Property boundaries and the law in Ireland-what you need to know

Disputes often arise about the boundaries of property in Ireland. These disputes can be bitter and long lasting.

Both parties will closely scrutinise the maps or plans which attach to their title documents. These maps may be attached to old deeds or may be the more modern plan which is attached to the Land Registry folio maintained by the Property Registration Authority.

What is the legal position regarding boundaries of your property? What happens when there is a variance between the physical boundary on the ground and the boundary as shown on the Property Registration Authority Sealed and Certified folio and filed plan?

The good news is that the ownership of your Land Registry property is guaranteed by the State. The bad news is the boundary set out on your Land Registry folio filed plan is ‘non-conclusive’.

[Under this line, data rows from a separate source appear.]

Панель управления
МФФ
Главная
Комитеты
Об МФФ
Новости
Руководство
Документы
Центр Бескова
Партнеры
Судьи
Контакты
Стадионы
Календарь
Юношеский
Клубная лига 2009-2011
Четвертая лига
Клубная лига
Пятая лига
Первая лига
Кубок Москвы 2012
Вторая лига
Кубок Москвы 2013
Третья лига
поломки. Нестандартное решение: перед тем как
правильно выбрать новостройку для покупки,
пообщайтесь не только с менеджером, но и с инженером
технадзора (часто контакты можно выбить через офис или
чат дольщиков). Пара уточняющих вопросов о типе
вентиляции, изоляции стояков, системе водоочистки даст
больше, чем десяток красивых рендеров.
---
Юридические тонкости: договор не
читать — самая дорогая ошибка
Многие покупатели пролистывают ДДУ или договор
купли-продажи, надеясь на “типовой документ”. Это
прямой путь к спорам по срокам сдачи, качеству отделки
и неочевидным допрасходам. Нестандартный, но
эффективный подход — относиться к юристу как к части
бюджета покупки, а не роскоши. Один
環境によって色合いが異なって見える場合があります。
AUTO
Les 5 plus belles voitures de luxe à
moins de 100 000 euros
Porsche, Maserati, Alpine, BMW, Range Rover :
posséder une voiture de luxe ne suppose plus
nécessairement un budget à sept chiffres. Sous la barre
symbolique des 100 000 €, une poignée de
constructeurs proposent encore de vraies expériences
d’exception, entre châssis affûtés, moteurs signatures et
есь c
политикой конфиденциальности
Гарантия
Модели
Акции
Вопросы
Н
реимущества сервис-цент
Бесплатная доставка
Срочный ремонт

Ordnance Survey and the Property Registration Authority

The Property Registration Authority (Land Registry) work closely with Ordnance Survey Ireland (OSI) and uses OSI maps to cross reference and create digital maps.

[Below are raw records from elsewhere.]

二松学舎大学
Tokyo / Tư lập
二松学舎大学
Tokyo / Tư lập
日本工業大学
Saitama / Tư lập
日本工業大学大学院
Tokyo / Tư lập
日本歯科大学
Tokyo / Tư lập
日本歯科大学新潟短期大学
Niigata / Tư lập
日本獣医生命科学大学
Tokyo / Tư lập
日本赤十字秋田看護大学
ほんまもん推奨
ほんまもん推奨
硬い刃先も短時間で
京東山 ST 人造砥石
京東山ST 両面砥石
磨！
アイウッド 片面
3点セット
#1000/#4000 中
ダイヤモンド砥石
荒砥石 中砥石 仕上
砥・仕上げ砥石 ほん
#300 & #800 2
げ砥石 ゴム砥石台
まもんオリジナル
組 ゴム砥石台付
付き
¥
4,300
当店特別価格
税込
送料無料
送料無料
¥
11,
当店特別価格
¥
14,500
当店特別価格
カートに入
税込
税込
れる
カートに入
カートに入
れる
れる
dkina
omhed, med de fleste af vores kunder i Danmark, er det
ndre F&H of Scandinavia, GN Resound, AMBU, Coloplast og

OSI maps, however, never indicate legal property boundaries nor ownership of physical features of the land. OSI maps only represent the physical features of the land on the ground because OSI mapping is a topographic exercise.

Property Registration Authority (PRA)

The PRA controls the Registry of Deeds and Land Registry and property ownership is registered with Land Registry. The details of ownership and relevant particulars as to the property are registered on folios.

Along with the folios the Land Registry maintains Land Registry maps. The boundary of the property is taken from the map lodged by the applicant for registration purposes.

The physical boundary and non-conclusive boundary system

The Land Registry does not identify boundaries, only properties, and never shows ownership of individual walls or fences.

The boundary system adopted by the Land Registry is a non-conclusive boundary system. This means that ownership of the physical structures which mark a boundary is unidentified.

Moreover, the exact location of title boundaries is undetermined.

This non conclusive boundary system means that a hedge or wall or ditch which might form part of a boundary is not indicated in a Land Registry title boundary. The map supplied by the applicant, provided it complies with the requirements of Land Registry, will be accepted to accurately define the boundary, which is considered to be a Land Registry approved map.

Section 85 (description of registered land) of the Act of 1964 as substituted by section 62 of the Act of 2006.

“85.—(1) Registered land shall be described and identified by reference to the registry maps concerned in such manner as may be prescribed.

(2) Except as provided by this Act, neither the description of land in a register nor its identification by reference to a registry map is conclusive as to its boundaries or extent.”


Disputes can arise when the physical boundary of a property on the ground does not correspond with the boundary line marked on the plan attached to the PRA folio. One of the solutions to this type of dispute is for the parties to agree the boundary and enter into a deed of rectification between the two property owners.

This may not be necessary, however, and it will depend on the extent of the deviation, how many properties and property owners may be affected, and the particular circumstances.